自分の耳を、疑った。だって、まさか。そんな事。
嫌われている、とは思っていない。むしろ、好かれているとさえ思っている。
それでも『好き』以外の言葉はティアラの口から聞いた事は今迄一度も無かったから。
そして、ティアラがそれを口に出来ない理由、も朧気ながら知っていて。
曖昧なそんな思惑は、こうして話している内に確信となって。
だからこそ、その言葉を聞く事は叶わないと思っていた。もし聞く事があるのなら…それは自分の世界が終わってしまう間際なんだろうな…とか。なのに、どうして?
不意に訪れた告白、が思いがけなかった分、嬉しさよりも戸惑いが先に来てしまう。本来ならば、こういう場面では何より先に抱きしめるものだ…そう思ったのは随分と後の事。


時間が止まった様な、固まってしまった様な…未だかつて経験した事のない、感覚。
ただじっと、俺の腕を自分の両腕で抱きしめたままのティアラを息を詰めて凝視する事しか出来なくて。

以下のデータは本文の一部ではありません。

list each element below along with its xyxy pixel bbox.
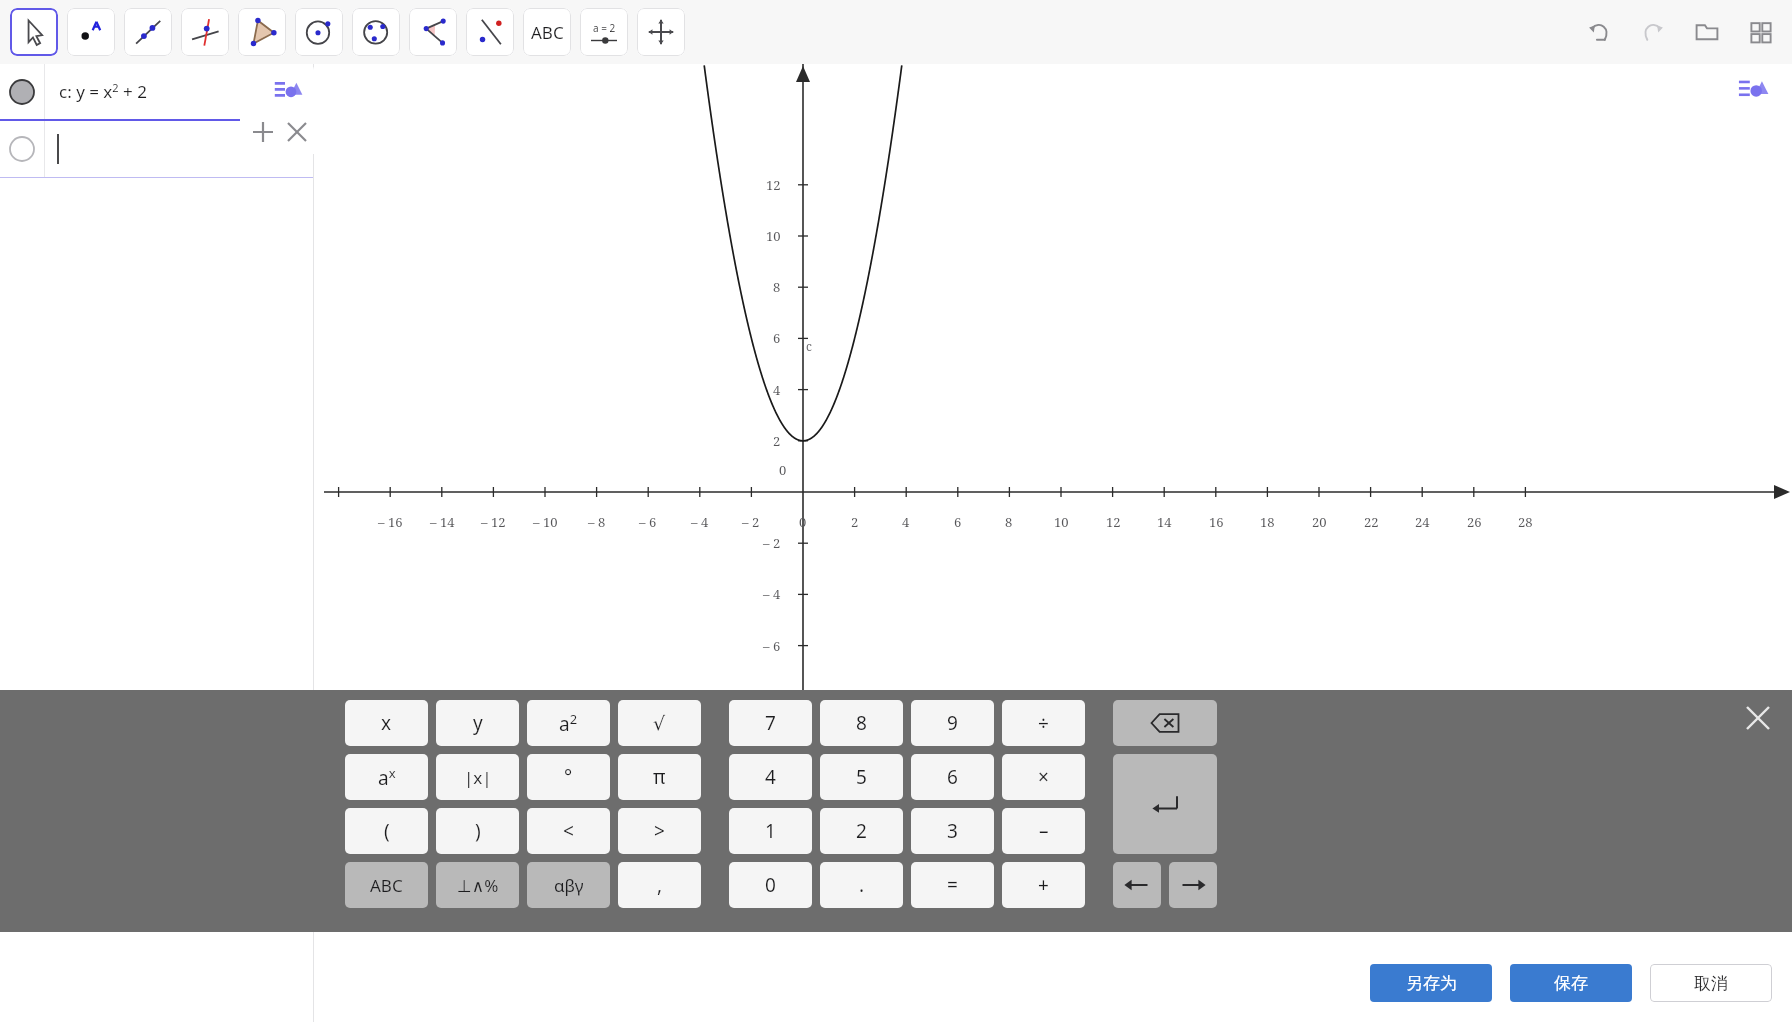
- button[interactable]: Perpendicular: [181, 8, 229, 56]
- button[interactable]: 0: [729, 862, 812, 908]
- button[interactable]: 8: [820, 700, 903, 746]
- button[interactable]: 1: [729, 808, 812, 854]
- button[interactable]: Undo: [1582, 15, 1616, 49]
- button[interactable]: Point: [67, 8, 115, 56]
- staticText: 26: [1467, 513, 1482, 531]
- button[interactable]: Polygon: [238, 8, 286, 56]
- button[interactable]: 7: [729, 700, 812, 746]
- staticText: 0: [779, 461, 787, 479]
- button[interactable]: 9: [911, 700, 994, 746]
- button[interactable]: Close: [280, 115, 314, 149]
- button[interactable]: 取消: [1650, 964, 1772, 1002]
- button[interactable]: Right: [1169, 862, 1217, 908]
- staticText: .: [859, 872, 865, 898]
- button[interactable]: y: [436, 700, 519, 746]
- button[interactable]: ⊥∧%: [436, 862, 519, 908]
- button[interactable]: Open file: [1690, 15, 1724, 49]
- staticText: αβγ: [554, 874, 584, 897]
- staticText: 9: [947, 710, 958, 736]
- staticText: – 16: [378, 513, 403, 531]
- staticText: 5: [856, 764, 867, 790]
- button[interactable]: Move: [10, 8, 58, 56]
- button[interactable]: 另存为: [1370, 964, 1492, 1002]
- button[interactable]: 3: [911, 808, 994, 854]
- button[interactable]: Redo: [1636, 15, 1670, 49]
- staticText: 8: [773, 278, 781, 296]
- button[interactable]: |x|: [436, 754, 519, 800]
- button[interactable]: Left: [1113, 862, 1161, 908]
- staticText: – 6: [763, 637, 781, 655]
- button[interactable]: √: [618, 700, 701, 746]
- staticText: 10: [766, 227, 781, 245]
- button[interactable]: Add: [246, 115, 280, 149]
- button[interactable]: ,: [618, 862, 701, 908]
- button[interactable]: 4: [729, 754, 812, 800]
- staticText: – 12: [481, 513, 506, 531]
- button[interactable]: <: [527, 808, 610, 854]
- button[interactable]: –: [1002, 808, 1085, 854]
- staticText: 6: [773, 329, 781, 347]
- staticText: (: [384, 818, 390, 844]
- staticText: 10: [1054, 513, 1069, 531]
- staticText: 2: [773, 432, 781, 450]
- button[interactable]: Conic: [352, 8, 400, 56]
- button[interactable]: +: [1002, 862, 1085, 908]
- staticText: <: [563, 818, 574, 844]
- button[interactable]: 2: [820, 808, 903, 854]
- button[interactable]: Pan: [637, 8, 685, 56]
- button[interactable]: °: [527, 754, 610, 800]
- staticText: √: [653, 712, 666, 734]
- button[interactable]: Menu: [1744, 15, 1778, 49]
- button[interactable]: ×: [1002, 754, 1085, 800]
- button[interactable]: π: [618, 754, 701, 800]
- button[interactable]: Circle: [295, 8, 343, 56]
- staticText: 2: [856, 818, 867, 844]
- button[interactable]: Enter: [1113, 754, 1217, 854]
- staticText: ABC: [531, 21, 564, 44]
- staticText: ABC: [370, 874, 403, 897]
- staticText: x: [381, 710, 392, 736]
- button[interactable]: Close keyboard: [1738, 698, 1778, 738]
- staticText: 7: [765, 710, 776, 736]
- button[interactable]: =: [911, 862, 994, 908]
- button[interactable]: Text: [523, 8, 571, 56]
- staticText: 16: [1209, 513, 1224, 531]
- staticText: y: [473, 710, 483, 736]
- staticText: 0: [799, 513, 807, 531]
- button[interactable]: 6: [911, 754, 994, 800]
- staticText: – 14: [430, 513, 455, 531]
- button[interactable]: Settings: [262, 64, 314, 116]
- staticText: – 2: [763, 534, 781, 552]
- staticText: 取消: [1694, 973, 1728, 994]
- button[interactable]: x: [345, 700, 428, 746]
- staticText: π: [653, 764, 666, 790]
- button[interactable]: >: [618, 808, 701, 854]
- staticText: |x|: [464, 766, 492, 789]
- button[interactable]: (: [345, 808, 428, 854]
- button[interactable]: ax: [345, 754, 428, 800]
- staticText: 3: [947, 818, 958, 844]
- button[interactable]: Slider: [580, 8, 628, 56]
- staticText: 另存为: [1406, 973, 1457, 994]
- staticText: 14: [1157, 513, 1172, 531]
- staticText: °: [564, 764, 573, 790]
- button[interactable]: ÷: [1002, 700, 1085, 746]
- button[interactable]: Backspace: [1113, 700, 1217, 746]
- button[interactable]: Line: [124, 8, 172, 56]
- button[interactable]: 保存: [1510, 964, 1632, 1002]
- button[interactable]: 5: [820, 754, 903, 800]
- staticText: a = 2: [593, 21, 616, 35]
- staticText: – 8: [588, 513, 606, 531]
- button[interactable]: αβγ: [527, 862, 610, 908]
- staticText: 28: [1518, 513, 1533, 531]
- button[interactable]: .: [820, 862, 903, 908]
- staticText: ax: [378, 764, 396, 790]
- button[interactable]: Angle: [409, 8, 457, 56]
- button[interactable]: Graphics view settings: [1730, 66, 1776, 112]
- button[interactable]: ABC: [345, 862, 428, 908]
- staticText: =: [947, 872, 958, 898]
- button[interactable]: a2: [527, 700, 610, 746]
- button[interactable]: Reflect: [466, 8, 514, 56]
- staticText: 6: [954, 513, 962, 531]
- button[interactable]: ): [436, 808, 519, 854]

ティアラも俺の腕を手放さずに、告げてからずっと呼吸を詰めたままで。
外で吹いてる風の音が聞こえている様な幻聴。
自分の体に流れている血の流れの音さえ聞こえる様な。
互いに沈黙していたのは恐らく十数秒。長くもあり、また、短くもある刹那。
唐突に訪れた告白。それに付随する沈黙、は訪れた時と同様、唐突に破られる。


  「………よかった……フリック、ちゃんと生きてる………」


心の底から安堵した様なティアラの声。
どうやら告げてからずっと、俺の胸に耳を当てていたらしい。
鼓動の音をちゃんと確認出来たから、安心出来たから、声を発する気になったのだろうか?
ティアラの声で、ようやく意識がこちらに戻ってくる事が出来たから、声音に言葉に答える様に空いてる方の腕で、そっと頭を抱き寄せる。

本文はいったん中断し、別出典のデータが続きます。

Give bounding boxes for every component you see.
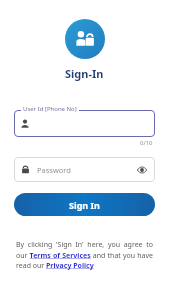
button[interactable]: Show password — [136, 164, 148, 176]
button[interactable]: Password — [14, 157, 155, 182]
button[interactable]: Sign In — [14, 193, 155, 216]
staticText: Sign-In — [65, 66, 104, 81]
staticText: By clicking 'Sign In' here, you agree to… — [16, 240, 153, 270]
staticText: User Id [Phone No] — [23, 105, 77, 113]
staticText: Password — [37, 165, 71, 175]
staticText: 0/10 — [140, 139, 153, 147]
button[interactable] — [14, 110, 155, 137]
staticText: Sign In — [69, 199, 100, 211]
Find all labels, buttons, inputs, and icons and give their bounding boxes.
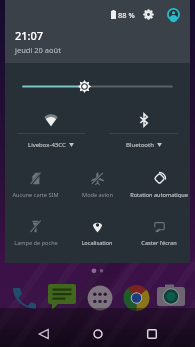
staticText: Mode avion	[82, 191, 113, 199]
staticText: Rotation automatique	[130, 191, 188, 199]
button[interactable]: User account	[167, 8, 180, 21]
button[interactable]: Settings	[143, 9, 154, 20]
button[interactable]: Bluetooth	[97, 99, 190, 149]
staticText: 21:07	[15, 28, 44, 43]
button[interactable]: Rotation automatique	[128, 166, 190, 199]
button[interactable]: Localisation	[66, 214, 128, 247]
button[interactable]: Aucune carte SIM	[5, 166, 66, 199]
button[interactable]: Livebox-43CC	[5, 99, 97, 149]
staticText: Livebox-43CC	[28, 141, 66, 149]
button[interactable]: Caster l'écran	[128, 214, 190, 247]
button[interactable]: Home	[86, 322, 110, 346]
staticText: Lampe de poche	[14, 239, 58, 247]
button[interactable]: Lampe de poche	[5, 214, 66, 247]
button[interactable]: Mode avion	[66, 166, 128, 199]
staticText: 88 %	[118, 10, 135, 20]
staticText: Localisation	[81, 239, 113, 247]
staticText: Aucune carte SIM	[12, 191, 59, 199]
button[interactable]	[5, 63, 190, 99]
button[interactable]: Back	[32, 322, 56, 346]
staticText: jeudi 20 août	[15, 45, 61, 55]
staticText: Bluetooth	[126, 141, 154, 149]
staticText: Caster l'écran	[141, 239, 177, 247]
button[interactable]: Recent apps	[140, 322, 164, 346]
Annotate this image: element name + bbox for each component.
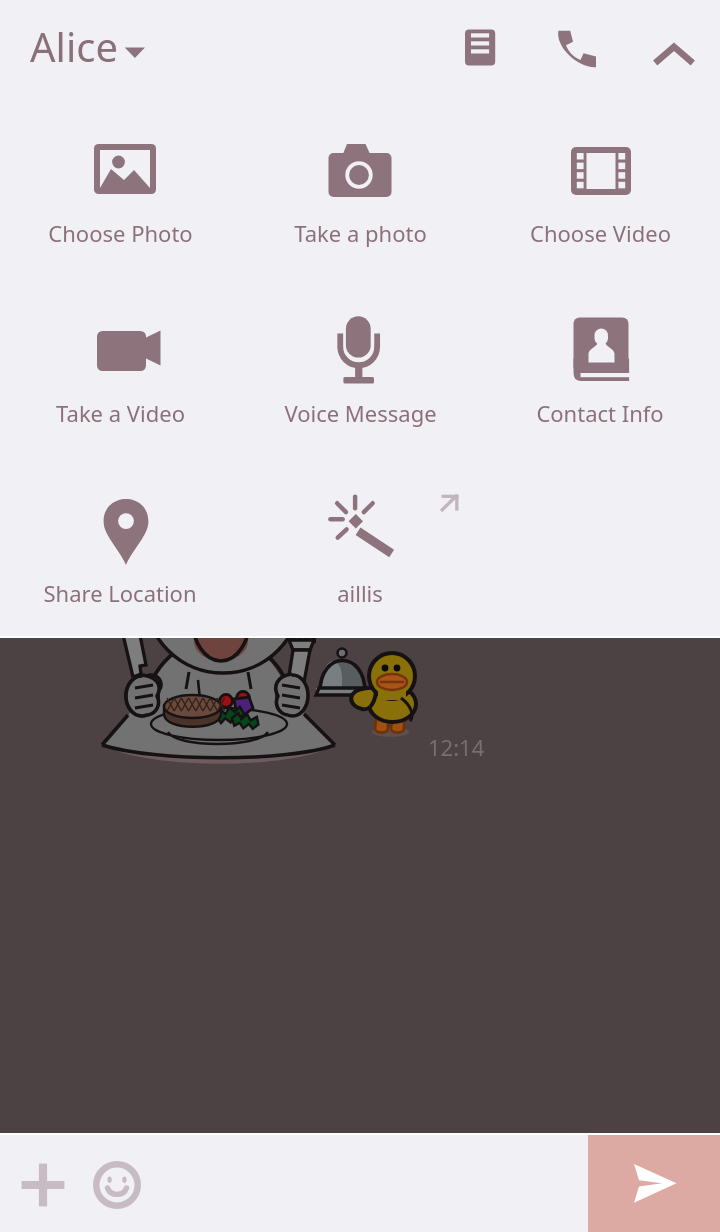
- button[interactable]: Notes: [449, 14, 511, 82]
- staticText: Share Location: [43, 578, 197, 608]
- staticText: Alice: [30, 19, 118, 73]
- button[interactable]: Open aillis: [430, 486, 470, 526]
- button[interactable]: Collapse keyboard: [640, 14, 708, 82]
- button[interactable]: Emoji: [83, 1151, 150, 1218]
- staticText: Voice Message: [284, 398, 437, 428]
- button[interactable]: Add attachment: [9, 1151, 77, 1219]
- staticText: Take a Video: [56, 398, 185, 428]
- staticText: Take a photo: [294, 218, 427, 248]
- staticText: aillis: [337, 578, 383, 608]
- button[interactable]: Call: [542, 14, 612, 82]
- staticText: 12:14: [428, 732, 485, 762]
- button[interactable]: Share Location: [10, 468, 230, 602]
- button[interactable]: Choose Video: [490, 107, 710, 241]
- staticText: Contact Info: [536, 398, 664, 428]
- button[interactable]: Choose Photo: [10, 105, 230, 239]
- staticText: Choose Photo: [48, 218, 193, 248]
- button[interactable]: Contact Info: [490, 285, 710, 419]
- staticText: Choose Video: [530, 218, 671, 248]
- button[interactable]: Voice Message: [250, 285, 470, 419]
- button[interactable]: Take a photo: [250, 108, 470, 242]
- button[interactable]: Send: [588, 1135, 720, 1232]
- button[interactable]: Take a Video: [10, 287, 230, 421]
- button[interactable]: Alice: [18, 12, 162, 82]
- button[interactable]: aillis: [250, 466, 470, 600]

耳に注ぎ込むのは出来る限り、優しい声になります様に。
そんな事を頭の片隅で願いながら
  「……やっと聞きたい言葉を貰えたのに、そう簡単に死ねないさ。
   ありがとな。言うの、凄く勇気とか覚悟とか必要だったろ?」
  「ん……すごく…物凄く。やだ…上手く言葉に出来ないや……」
胸に顔を埋めたまま、そう呟くティアラが愛しくて仕方が無くて。思わず…そう、思わず。
  「無理して言葉にする必要は無いさ……こうしたら、何も言わなくて済むぞ?」
ティアラの頤に手をやって、上を向かせて。そしてそっと唇にキスを。
  「…愛しているよ。ティア」
はじめは紅茶色した大きな瞳がぱちくり、と瞠目していたけれど、言葉を理解してゆっくりと長い睫毛を伏せる。

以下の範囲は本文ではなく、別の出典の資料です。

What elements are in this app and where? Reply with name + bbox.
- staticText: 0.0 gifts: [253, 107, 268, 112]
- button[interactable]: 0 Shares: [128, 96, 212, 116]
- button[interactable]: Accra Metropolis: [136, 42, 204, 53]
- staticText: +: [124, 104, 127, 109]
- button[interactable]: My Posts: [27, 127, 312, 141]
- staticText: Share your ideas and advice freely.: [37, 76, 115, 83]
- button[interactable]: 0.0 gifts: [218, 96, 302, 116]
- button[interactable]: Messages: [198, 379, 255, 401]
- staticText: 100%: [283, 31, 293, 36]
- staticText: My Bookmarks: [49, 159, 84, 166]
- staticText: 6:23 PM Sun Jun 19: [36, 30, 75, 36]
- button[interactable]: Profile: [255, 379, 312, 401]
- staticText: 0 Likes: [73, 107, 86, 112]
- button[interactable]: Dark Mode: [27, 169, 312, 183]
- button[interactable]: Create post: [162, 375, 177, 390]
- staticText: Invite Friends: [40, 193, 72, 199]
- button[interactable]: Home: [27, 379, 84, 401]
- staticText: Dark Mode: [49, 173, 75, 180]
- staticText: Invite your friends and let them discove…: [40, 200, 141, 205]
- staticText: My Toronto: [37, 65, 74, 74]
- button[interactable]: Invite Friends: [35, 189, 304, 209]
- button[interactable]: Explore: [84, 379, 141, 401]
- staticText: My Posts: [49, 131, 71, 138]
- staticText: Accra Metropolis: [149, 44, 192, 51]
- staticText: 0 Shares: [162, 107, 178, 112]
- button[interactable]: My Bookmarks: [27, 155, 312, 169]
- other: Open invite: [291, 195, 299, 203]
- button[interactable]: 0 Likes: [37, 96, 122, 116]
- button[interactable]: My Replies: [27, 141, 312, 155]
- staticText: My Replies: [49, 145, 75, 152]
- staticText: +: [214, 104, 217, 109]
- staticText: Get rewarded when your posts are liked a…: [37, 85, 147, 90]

ずっと抱いたままだった手を解いて、恐る恐る…といった風に俺の背中に手を回してくれたから、ようやく戻って来た自分の腕で、世界で一番愛しいものを抱き締める。
とても綺麗で、潔く強く。だけど、何処か脆い。
まるでそれは緑玉石(エメラルド)の様だと思った。
輝石の中でも希少価値の高いそれをこの手にしたかの様に。
一番大切なものが判っているのなら、弱みさえも吹き飛ばしてしまえばいい。
唇をそっと離して、吐息さえも感じられる位の距離で言い聞かせるように囁く。
  「ずっと、愛しているから。
   健やかなる時も、病める時も…例え、離れる時が来ようとも」
潤んだ瞳で縋るみたいに見上げられたから、微笑って頬にキスを落とす。
  「俺からは離れないし、離さない。
   だけど、俺は世の理に逆らえないし、お前が決めた事なら離れていった手は追えない。
   …それでも、ずっと、愛し続けると誓う」
頬に、耳に、髪に。まるで何かの儀式の様にそっとキスを降り注がせる。
首筋にも静かにキスを落として…今更になって自分の欲を制御できる自信が無くなってきてしまう。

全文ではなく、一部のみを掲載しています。